Konferenz zu Bedarfsgerechtigkeit und öffentliche Veranstaltung "Wissenschaft & Praxis"

Anfang März findet die Konferenz "Need-Based Justice and Distribution Procedures" als Abschluss eines internationalen Forschungsprojekts zu Bedarfsgerechtigkeit und Verteilungsprozeduren am Institut für Wirtschaftssoziologie der Universität Wien statt. Internationale ExpertInnen diskutieren die Befunde experimenteller sozialwissenschaftlicher Gerechtigkeitsforschung. Keynotes halten u.a. der renommierte Philosoph David Miller und der Soziologe Stefan Liebig. Am Dienstag, 6. März, diskutieren österreichische Arbeitsmarktexperten auf der Grundlage der Befunde dieser Forschung zum Thema Verteilungsgerechtigkeit.
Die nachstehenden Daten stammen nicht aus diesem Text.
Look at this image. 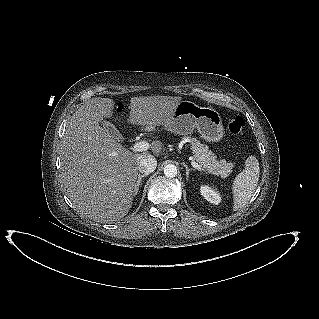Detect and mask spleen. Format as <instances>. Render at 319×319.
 <instances>
[{"mask_svg":"<svg viewBox=\"0 0 319 319\" xmlns=\"http://www.w3.org/2000/svg\"><path fill=\"white\" fill-rule=\"evenodd\" d=\"M259 162L254 156L245 161L244 170L238 174L232 185L234 199L233 210L237 211L244 207L254 194L259 180Z\"/></svg>","mask_w":319,"mask_h":319,"instance_id":"1","label":"spleen"}]
</instances>
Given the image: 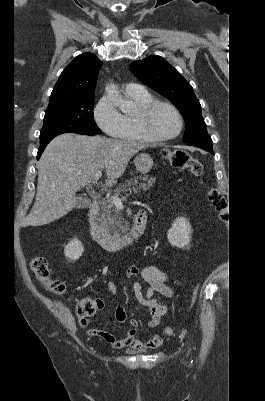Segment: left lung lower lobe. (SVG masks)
Here are the masks:
<instances>
[{"label": "left lung lower lobe", "instance_id": "0a47b994", "mask_svg": "<svg viewBox=\"0 0 265 401\" xmlns=\"http://www.w3.org/2000/svg\"><path fill=\"white\" fill-rule=\"evenodd\" d=\"M189 146H196L199 147L203 150L209 151L210 153L214 154L213 152V142L211 140V137L209 135H205L202 137H199L197 139L185 142Z\"/></svg>", "mask_w": 265, "mask_h": 401}]
</instances>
Die Anerkennung von Verteilungs- und Umverteilungsentscheidungen hängt davon ab, ob die resultierenden Anteile als gerecht empfunden werden. Die universellen Kriterien Gleichheit und Leistung erzeugen selbst Ungerechtigkeit, wenn sie in heterogenen Gruppen angewendet werden. "Die strikt gleiche Behandlung unterschiedlicher Fälle bedeutet ebenso wie die strikte Orientierung der Zuweisung an vorangegangene Leistung, dass Menschen, die mehr brauchen, weniger haben oder weniger beitragen können, unter die Schwelle der für ein würdiges Leben notwendigen Ressourcen fallen", erläutert Bernhard Kittel, Wirtschaftssoziologe an der Universität Wien. In solchen Situationen kommt das Kriterium der Bedarfsgerechtigkeit ins Spiel. Aktuelle Beispiele sind die Diskussion über die Höhe der Mindestsicherung für Asylberechtigte oder die Höhe der Familienbeihilfe für im Ausland lebende Kinder von Personen, die in Österreich arbeiten.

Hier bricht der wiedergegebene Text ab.